Page-level text extractions
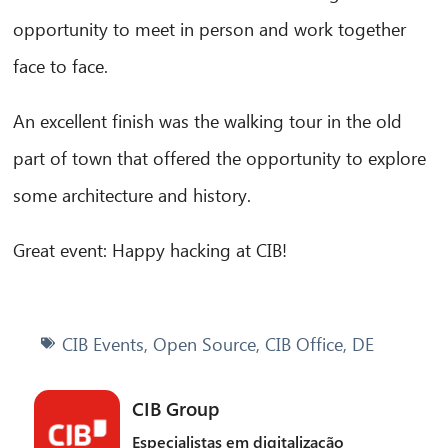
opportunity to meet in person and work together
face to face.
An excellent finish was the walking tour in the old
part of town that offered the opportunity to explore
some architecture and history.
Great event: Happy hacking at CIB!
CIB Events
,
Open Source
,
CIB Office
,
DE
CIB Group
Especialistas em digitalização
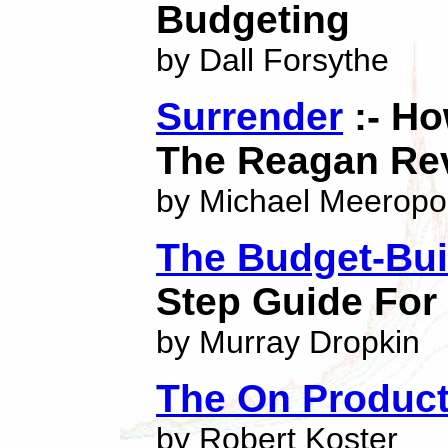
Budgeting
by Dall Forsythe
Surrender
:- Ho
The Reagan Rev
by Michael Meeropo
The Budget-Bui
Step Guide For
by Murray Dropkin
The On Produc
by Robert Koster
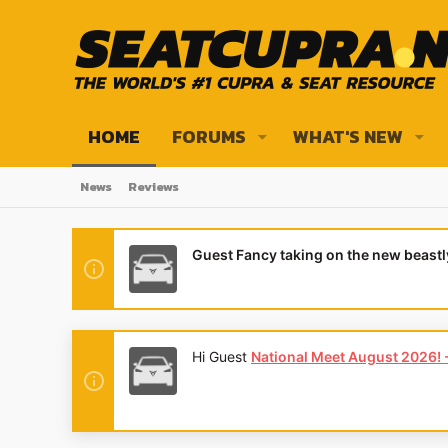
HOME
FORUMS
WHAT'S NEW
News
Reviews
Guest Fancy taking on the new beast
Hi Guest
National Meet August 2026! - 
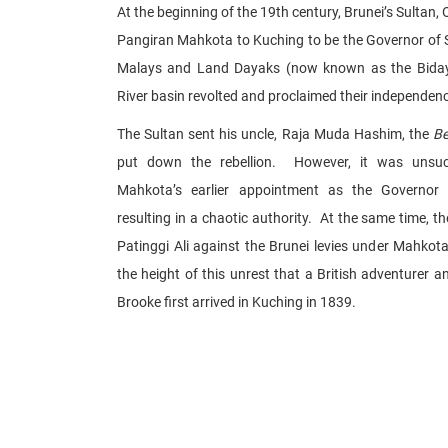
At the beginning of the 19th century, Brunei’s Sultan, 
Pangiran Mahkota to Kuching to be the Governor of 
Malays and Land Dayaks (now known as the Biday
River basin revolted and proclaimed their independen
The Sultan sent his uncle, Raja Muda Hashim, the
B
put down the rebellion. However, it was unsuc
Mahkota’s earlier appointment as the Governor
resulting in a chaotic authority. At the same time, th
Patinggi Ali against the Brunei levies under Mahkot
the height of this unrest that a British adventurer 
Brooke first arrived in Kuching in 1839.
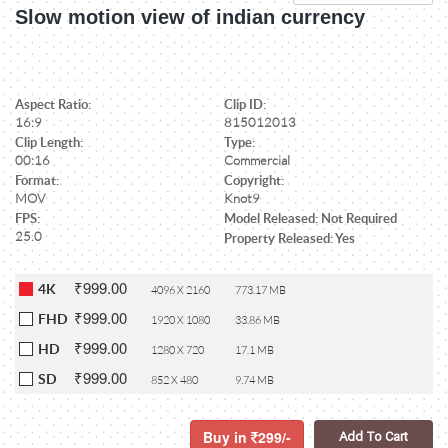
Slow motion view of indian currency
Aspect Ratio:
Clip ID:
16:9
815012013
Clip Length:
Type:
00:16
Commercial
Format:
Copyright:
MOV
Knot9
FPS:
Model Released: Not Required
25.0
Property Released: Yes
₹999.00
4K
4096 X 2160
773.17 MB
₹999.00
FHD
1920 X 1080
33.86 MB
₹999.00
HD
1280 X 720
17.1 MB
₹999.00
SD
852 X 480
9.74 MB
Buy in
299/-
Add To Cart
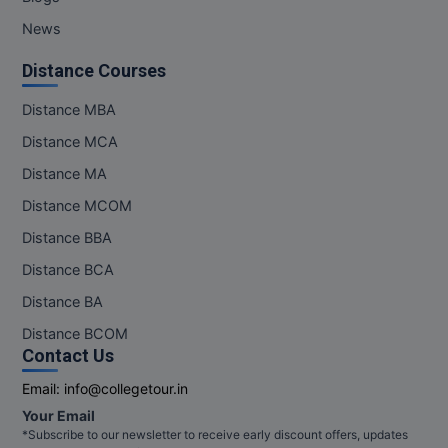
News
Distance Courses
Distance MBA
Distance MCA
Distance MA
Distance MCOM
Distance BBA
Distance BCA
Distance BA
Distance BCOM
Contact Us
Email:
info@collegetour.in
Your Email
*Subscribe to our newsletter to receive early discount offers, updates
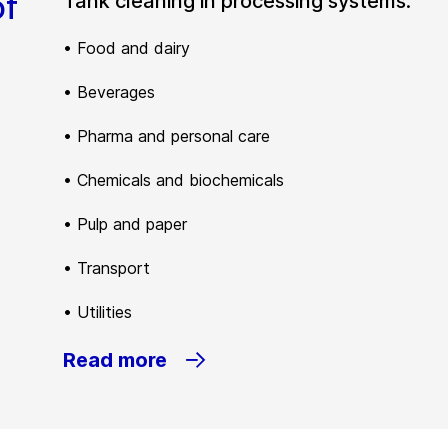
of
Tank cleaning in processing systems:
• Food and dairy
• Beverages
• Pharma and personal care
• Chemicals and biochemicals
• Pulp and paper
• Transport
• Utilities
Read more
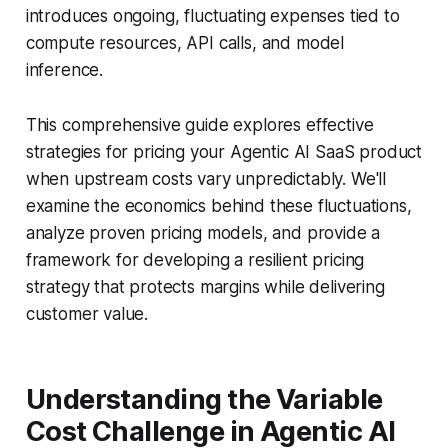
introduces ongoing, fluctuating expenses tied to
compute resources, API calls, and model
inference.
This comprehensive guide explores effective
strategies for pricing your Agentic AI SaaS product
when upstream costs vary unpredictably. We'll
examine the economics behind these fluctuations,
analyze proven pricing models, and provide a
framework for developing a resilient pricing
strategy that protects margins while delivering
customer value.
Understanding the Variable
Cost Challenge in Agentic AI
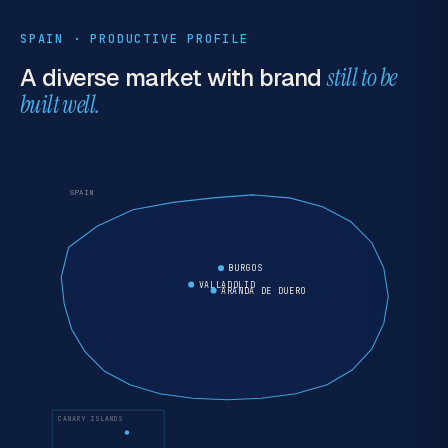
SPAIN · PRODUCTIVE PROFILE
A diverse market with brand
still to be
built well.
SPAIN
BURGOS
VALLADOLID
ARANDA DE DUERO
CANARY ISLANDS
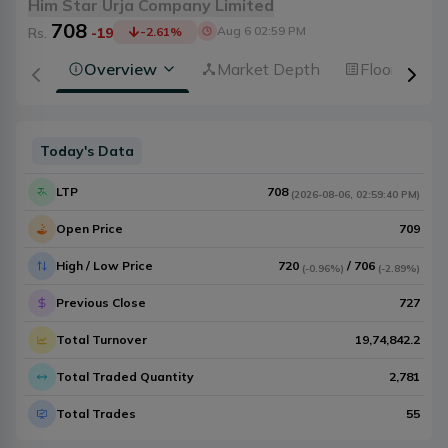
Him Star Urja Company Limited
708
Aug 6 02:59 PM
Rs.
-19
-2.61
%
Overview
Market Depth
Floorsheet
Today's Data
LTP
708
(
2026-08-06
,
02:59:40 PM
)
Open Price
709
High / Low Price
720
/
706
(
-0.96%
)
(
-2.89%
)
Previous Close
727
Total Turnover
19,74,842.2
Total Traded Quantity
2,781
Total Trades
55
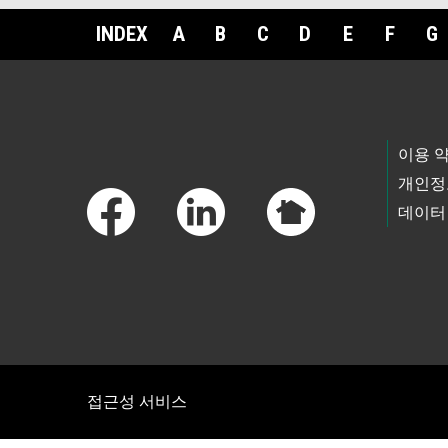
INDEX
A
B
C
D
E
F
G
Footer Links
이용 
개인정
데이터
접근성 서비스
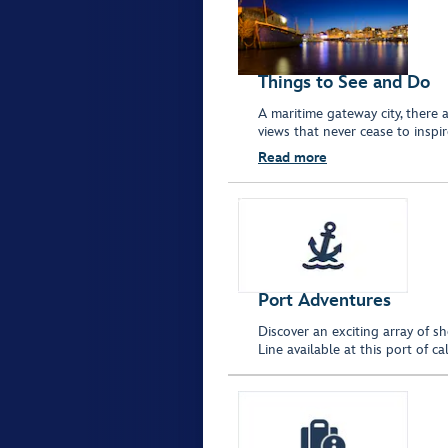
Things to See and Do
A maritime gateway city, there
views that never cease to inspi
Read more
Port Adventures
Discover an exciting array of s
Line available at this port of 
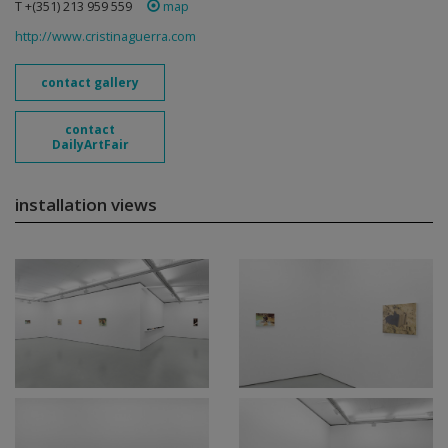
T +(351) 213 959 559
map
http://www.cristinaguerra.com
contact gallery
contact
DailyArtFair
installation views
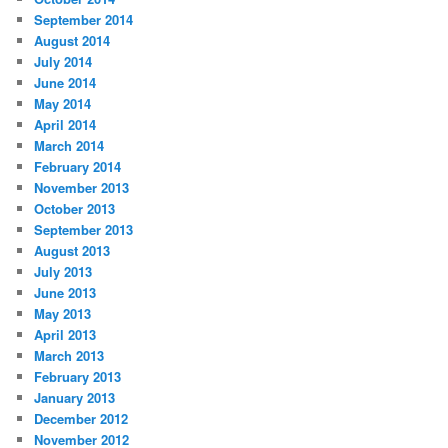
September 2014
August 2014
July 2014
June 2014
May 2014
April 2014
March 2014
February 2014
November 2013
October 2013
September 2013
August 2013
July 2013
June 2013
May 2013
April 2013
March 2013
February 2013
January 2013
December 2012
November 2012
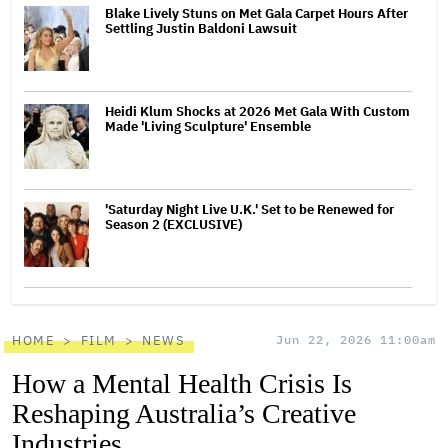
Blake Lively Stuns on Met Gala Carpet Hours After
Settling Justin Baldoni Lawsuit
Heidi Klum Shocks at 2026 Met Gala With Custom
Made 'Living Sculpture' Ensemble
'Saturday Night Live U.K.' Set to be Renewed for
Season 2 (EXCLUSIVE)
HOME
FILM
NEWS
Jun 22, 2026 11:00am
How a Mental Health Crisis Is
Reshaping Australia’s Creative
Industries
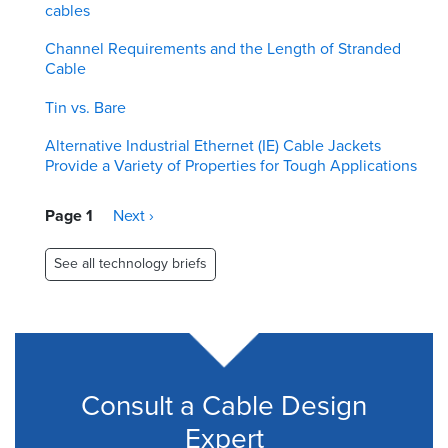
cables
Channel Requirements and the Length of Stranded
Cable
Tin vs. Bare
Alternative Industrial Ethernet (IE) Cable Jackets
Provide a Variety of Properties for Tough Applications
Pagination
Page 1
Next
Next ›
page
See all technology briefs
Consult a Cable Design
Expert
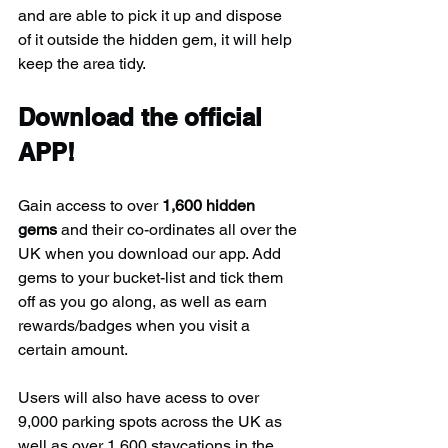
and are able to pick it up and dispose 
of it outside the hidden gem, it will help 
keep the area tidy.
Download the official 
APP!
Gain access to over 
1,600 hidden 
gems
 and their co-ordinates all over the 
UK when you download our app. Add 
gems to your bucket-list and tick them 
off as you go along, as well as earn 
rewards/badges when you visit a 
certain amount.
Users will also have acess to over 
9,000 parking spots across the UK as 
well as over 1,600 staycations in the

ACTIVITY –
The records above should be copied word for word, with the pictures left out.

OUTPUT OF THE TASK –
opportunity to meet in person and work together
face to face.
An excellent finish was the walking tour in the old
part of town that offered the opportunity to explore
some architecture and history.
Great event: Happy hacking at CIB!
CIB Events
,
Open Source
,
CIB Office
,
DE
CIB Group
Especialistas em digitalização
Budgeting
by Dall Forsythe
Surrender
:- Ho
The Reagan Rev
by Michael Meeropo
The Budget-Bui
Step Guide For
by Murray Dropkin
The On Produc
by Robert Koster
HOME
FORUMS
WHAT'S NEW
News
Reviews
Guest Fancy taking on the new beast
Hi Guest
National Meet August 2026! - 
At the beginning of the 19th century, Brunei’s Sultan, 
Pangiran Mahkota to Kuching to be the Governor of 
Malays and Land Dayaks (now known as the Biday
River basin revolted and proclaimed their independen
The Sultan sent his uncle, Raja Muda Hashim, the
B
put down the rebellion. However, it was unsuc
Mahkota’s earlier appointment as the Governor
resulting in a chaotic authority. At the same time, th
Patinggi Ali against the Brunei levies under Mahkot
the height of this unrest that a British adventurer 
Brooke first arrived in Kuching in 1839.
Slow motion view of indian currency
Aspect Ratio:
Clip ID:
16:9
815012013
Clip Length:
Type:
00:16
Commercial
Format:
Copyright:
MOV
Knot9
FPS:
Model Released: Not Required
25.0
Property Released: Yes
₹999.00
4K
4096 X 2160
773.17 MB
₹999.00
FHD
1920 X 1080
33.86 MB
₹999.00
HD
1280 X 720
17.1 MB
₹999.00
SD
852 X 480
9.74 MB
Buy in
299/-
Add To Cart
News
Distance Courses
Distance MBA
Distance MCA
Distance MA
Distance MCOM
Distance BBA
Distance BCA
Distance BA
Distance BCOM
Contact Us
Email:
info@collegetour.in
Your Email
*Subscribe to our newsletter to receive early discount offers, updates
of
Tank cleaning in processing systems:
• Food and dairy
• Beverages
• Pharma and personal care
• Chemicals and biochemicals
• Pulp and paper
• Transport
• Utilities
Read more
introduces ongoing, fluctuating expenses tied to
compute resources, API calls, and model
inference.
This comprehensive guide explores effective
strategies for pricing your Agentic AI SaaS product
when upstream costs vary unpredictably. We'll
examine the economics behind these fluctuations,
analyze proven pricing models, and provide a
framework for developing a resilient pricing
strategy that protects margins while delivering
customer value.
Understanding the Variable
Cost Challenge in Agentic AI
SPAIN · PRODUCTIVE PROFILE
A diverse market with brand
still to be
built well.
SPAIN
BURGOS
VALLADOLID
ARANDA DE DUERO
CANARY ISLANDS
Him Star Urja Company Limited
708
Aug 6 02:59 PM
Rs.
-19
-2.61
%
Overview
Market Depth
Floorsheet
Today's Data
LTP
708
(
2026-08-06
,
02:59:40 PM
)
Open Price
709
High / Low Price
720
/
706
(
-0.96%
)
(
-2.89%
)
Previous Close
727
Total Turnover
19,74,842.2
Total Traded Quantity
2,781
Total Trades
55
INDEX
A
B
C
D
E
F
G
Footer Links
이용 
개인정
데이터
접근성 서비스
Things to See and Do
A maritime gateway city, there
views that never cease to inspi
Read more
Port Adventures
Discover an exciting array of s
Line available at this port of 
T +(351) 213 959 559
map
http://www.cristinaguerra.com
contact gallery
contact
DailyArtFair
installation views
September 2014
August 2014
July 2014
June 2014
May 2014
April 2014
March 2014
February 2014
November 2013
October 2013
September 2013
August 2013
July 2013
June 2013
May 2013
April 2013
March 2013
February 2013
January 2013
December 2012
November 2012
Blake Lively Stuns on Met Gala Carpet Hours After
Settling Justin Baldoni Lawsuit
Heidi Klum Shocks at 2026 Met Gala With Custom
Made 'Living Sculpture' Ensemble
'Saturday Night Live U.K.' Set to be Renewed for
Season 2 (EXCLUSIVE)
HOME
FILM
NEWS
Jun 22, 2026 11:00am
How a Mental Health Crisis Is
Reshaping Australia’s Creative
Industries
cables
Channel Requirements and the Length of Stranded
Cable
Tin vs. Bare
Alternative Industrial Ethernet (IE) Cable Jackets
Provide a Variety of Properties for Tough Applications
Pagination
Page 1
Next
Next ›
page
See all technology briefs
Consult a Cable Design
Expert
and are able to pick it up and dispose 
of it outside the hidden gem, it will help 
keep the area tidy.
Download the official 
APP!
Gain access to over 
1,600 hidden 
gems
 and their co-ordinates all over the 
UK when you download our app. Add 
gems to your bucket-list and tick them 
off as you go along, as well as earn 
rewards/badges when you visit a 
certain amount.
Users will also have acess to over 
9,000 parking spots across the UK as 
well as over 1,600 staycations in the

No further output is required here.